- What is an IgG4 Autoimmune Pancreatitis ?
- What are the diagnostic criteria for autoimmune IgG4 pancreatitis?
- What are the two subtypes of autoimmune pancreatitis?
- What are the other anomalies associated with IgG4 Pancreatitis?
- What is the management for IgG4 Autoimmune Pancreatitis?
- PACS Based Case Images (Arterial and Portal Venous Phase)
- Detailed discussion with video:
What is an IgG4 Autoimmune Pancreatitis ?
Auto-immune pancreatitis is a chronic immune-mediated fibroinflammatory disease primarily involving pancreas responding to steroid therapy.
What are the diagnostic criteria for autoimmune IgG4 pancreatitis?
The Mayo Clinic HISORt Criteria are used for confirming the diagnosis. Here are the details:
Mayo Clinic HISORt Criteria for IgG4 Autoimmune Pancreatitis
(1) Periductal lymphoplasmacytic infiltrate with obliterative phlebitis and storiform fibrosis (LPSP) OR
(2) Lymphoplasmacytic infiltrate with storiform fibrosis showing abundant (210 cells/HPF) IgG4-positive cells
Typical: diffusely enlarged gland with delayed (rim) enhancement; diffusely irregular, attenuated main pancreatic duct
Others: Focal pancreatic mass/enlargement; focal pancreatic duct stricture; pancreatic atrophy; pancreatic calcification; or pancreatitis
Serology: Elevated serum IgG4 level (>135 mg/dL)
Other Organ Involvement.
Response to steroids.
What are the two subtypes of autoimmune pancreatitis?
Type 1 (lymphoplasmacytic sclerosing pancreatitis) and type 2 (idiopathic duct-centric chronic pancreatitis).

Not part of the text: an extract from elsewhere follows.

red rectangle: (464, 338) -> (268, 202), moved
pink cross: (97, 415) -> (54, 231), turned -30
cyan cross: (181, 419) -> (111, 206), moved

- Type 1 autoimmune pancreatitis is the pancreatic manifestation of IgG4-related disease.
- Type 2 has a distinctly different histologic and clinical profile, with no elevation of serum IgG4 concentrations or presence of autoantibodies.
|AIP type 1||AIP type 2|
|Geographical distribution||Asia > United States, Europe||Europe > United States > Asia|
|Age at presentation||60-70 s||40-50 s|
|Gender||Male >> Female||Male = Female|
|Symptoms||Jaundice, Abdominal pain||Jaundice, Abdominal pain|
|Pancreatic histology||Lymphoplasmacytic sclerosing||Idiopathic duct-centritic pancreatitis with|
granulocyte epithelial lesion.
What are the other anomalies associated with IgG4 Pancreatitis?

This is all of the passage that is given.